Material to process section start
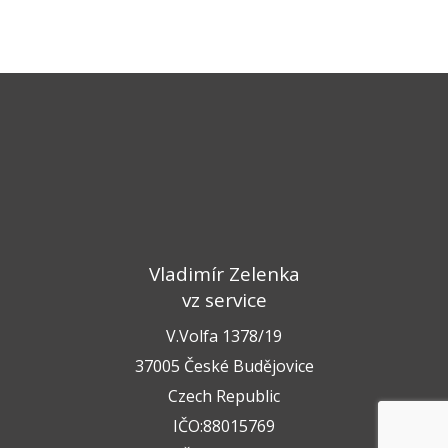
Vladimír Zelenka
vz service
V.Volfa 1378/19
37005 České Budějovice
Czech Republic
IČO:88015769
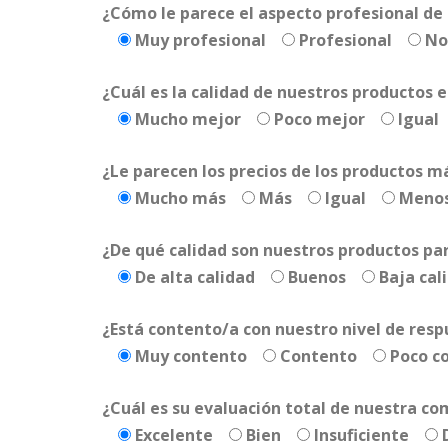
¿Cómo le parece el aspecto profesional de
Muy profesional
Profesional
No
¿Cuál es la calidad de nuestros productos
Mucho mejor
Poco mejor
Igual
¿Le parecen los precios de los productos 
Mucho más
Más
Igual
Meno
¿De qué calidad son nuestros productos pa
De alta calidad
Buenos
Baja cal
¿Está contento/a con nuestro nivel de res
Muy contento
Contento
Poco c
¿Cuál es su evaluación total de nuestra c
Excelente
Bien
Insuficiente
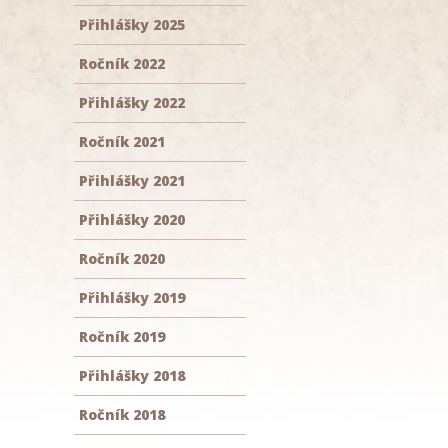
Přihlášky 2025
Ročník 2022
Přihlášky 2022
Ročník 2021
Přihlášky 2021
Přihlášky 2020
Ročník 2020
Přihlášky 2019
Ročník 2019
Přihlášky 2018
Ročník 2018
Material to process section end
## Assigned task
Except for the pictures, give the data again word for word.

## Response for this exercise
Vladimír Zelenka
vz service
V.Volfa 1378/19
37005 České Budějovice
Czech Republic
IČO:88015769
¿Cómo le parece el aspecto profesional de
Muy profesional
Profesional
No
¿Cuál es la calidad de nuestros productos
Mucho mejor
Poco mejor
Igual
¿Le parecen los precios de los productos 
Mucho más
Más
Igual
Meno
¿De qué calidad son nuestros productos pa
De alta calidad
Buenos
Baja cal
¿Está contento/a con nuestro nivel de res
Muy contento
Contento
Poco c
¿Cuál es su evaluación total de nuestra c
Excelente
Bien
Insuficiente
Přihlášky 2025
Ročník 2022
Přihlášky 2022
Ročník 2021
Přihlášky 2021
Přihlášky 2020
Ročník 2020
Přihlášky 2019
Ročník 2019
Přihlášky 2018
Ročník 2018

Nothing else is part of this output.